Welcome to's New Zealand e-magazine for May 11, 2021, as with last week this edition comes to you from Melbourne, we return tomorrow.

While the sailing scene in this part of the world has not returned to pre-Covid levels, it is heading well down the path.

In this edition we feature the RS Feva Nationals sailed at Manly SC which attracted a strong fleet - in a class which is rapidly expanding. More on that in coming issues.

On Saturday, Paul Snow-Hansen and Dan Willcox created a great win in the Open European 470 Championships, sailed in Vilamoura, in southern Portugal.

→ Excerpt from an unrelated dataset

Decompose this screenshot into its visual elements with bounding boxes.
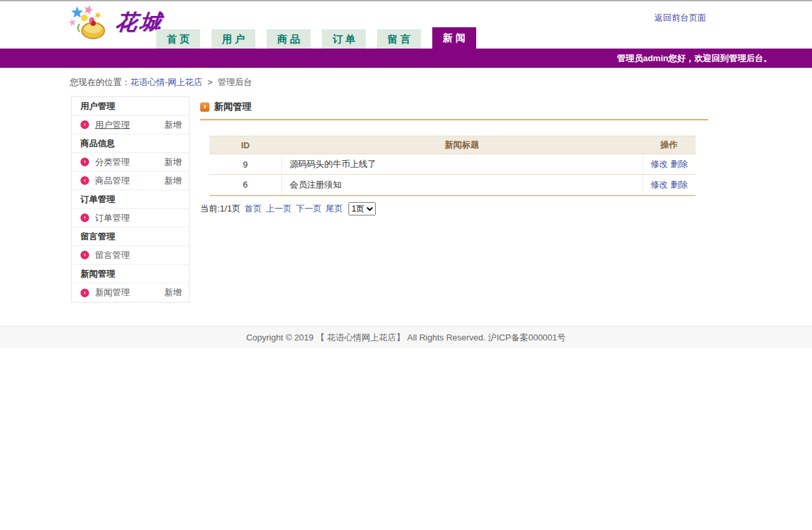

The series was generally sailed in winds below 12kts, which on some days when the Oscar/Pumping flag was hoisted gave as good a display of air-rowing as you will see.

The New Zealand crew led the series for a time and then dropped back to second overall. They left themselves with the task of having to beat their rival for the title, Kevin Peponnet and Jeremie Mion (France), by five places. A difficult task in just a ten boat medal race fleet.

While the New Zealanders led the Medal race for a time, a wind shift/increase in pressure dropped them down the fleet - even behind the crack Australian crew of Matt Belcher and Will Ryan. The Kiwis were able to wriggle past groups of boats to put up a wall between them and their French rivals - finishing with a 12 point margin on the French and able to win the Open European Championship title.

Going into the Tokyo 2020 Olympics, if indeed that regatta does go ahead, Snow-Hansen and Willcox have peaked at the right time, and in light conditions as their skipper sails in his third Olympic Regatta and his crew his second.

Also, in Portugal, but on the NW coast bordering the Atlantic Ocean, the Finn Gold Cup is under way - with one day of sailing out of the three scheduled. New Zealand is well placed, with Andy Maloney leading the regatta and defending world champion, Josh Junior lies fifth overall in the 60 boat fleet. After the first day of sailing, storms and heavy Atlantic swells have put an end to the conclusion of further racing. One more race needs to be sailed to form a minimum series, with two race days left in which to do it.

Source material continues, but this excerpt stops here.